If you’ve ever explored a major art museum you’ve probably experienced a number of feelings, depending on your nature. If you’re like me you probably feel joy, awe, and inspiration. If you’re like my twelve-year-old daughter, you might feel boredom, hunger, and exhaustion. In any case, you might also feel a sense of disorientation: have I been in this gallery already? Which way should I go now? This is because most major art museums are housed in old, unlived-in palaces (who could afford to live in one nowadays?) with hundreds of rooms. Even modern, purpose-built museums tend to follow the traditional floor plan, where one room has four passageways, each leading to another room with four passageways, and so on, for acres and acres. There are usually signs or maps to tell you where the Mona Lisa is, but I can’t help but wondering what I might be missing if I go through the door on the left rather than the one on the right. This sense of uncertainty detracts from the overall experience.

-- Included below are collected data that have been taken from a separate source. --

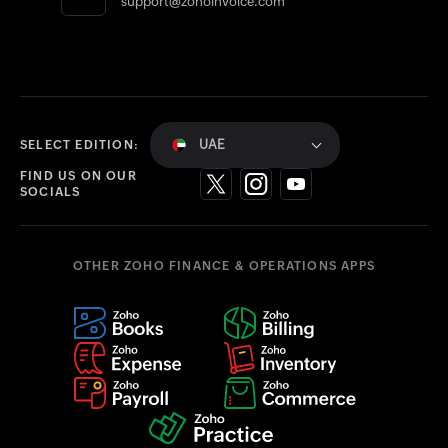
support@zohoinvoice.com
UAE
SELECT EDITION:
FIND US ON OUR
SOCIALS
OTHER ZOHO FINANCE & OPERATIONS APPS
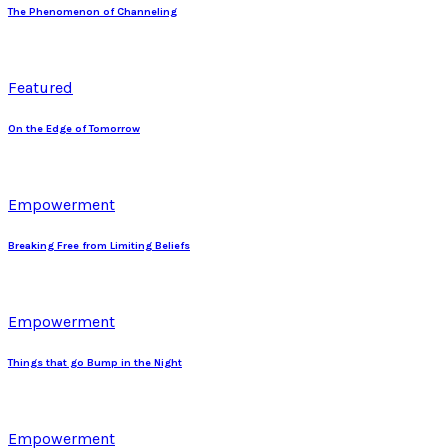
The Phenomenon of Channeling
Featured
On the Edge of Tomorrow
Empowerment
Breaking Free from Limiting Beliefs
Empowerment
Things that go Bump in the Night
Empowerment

This problem was solved in 1959 when Frank Lloyd Wright’s final masterpiece, the Guggenheim Museum, opened in New York City. The building has a unique round shape surrounding a large atrium. You take an elevator to the top and walk in a gentle downward spiral to the main lobby, admiring the art along the way. When you reach the lobby you’ve seen it all. Ingenious!
I wonder why it took so many centuries for someone to come up with this idea. I suppose most people – even creative ones like architects – see patterns and follow them, rather than asking whether it might be better to break the pattern and do something different. There is survival value in following patterns. It is safe to follow the crowd. If you do what everyone else does and make a mistake you will be forgiven. It could have happened to anyone! But if you do something off the wall and screw up, well, you’re fired. What were you thinking? Nobody does that! But what if you do something completely different and it works? You could change the world. Wouldn’t that be great? On the other hand, why take chances….
I’m a big fan of Muhammad Yunus and Grameen Bank. Instead of giving big loans to people who don’t really need the money (like most banks), they give tiny loans of just a couple dollars to poor people who desperately need it. They have changed the world for countless numbers of impoverished families, helping them start viable businesses and become self-sufficient. They have also won a Nobel Prize for their work. Breaking patterns is big business. Just ask Airbnb, Amazon, Apple – and those are just the A’s.
Frank Lloyd Wright, Muhammad Yunus, Elon Musk and other revolutionary leaders are changing the world with their bold ideas and vision. The Revolutionary Leader is the leader of the future. But don’t wait too long, because the future is already here.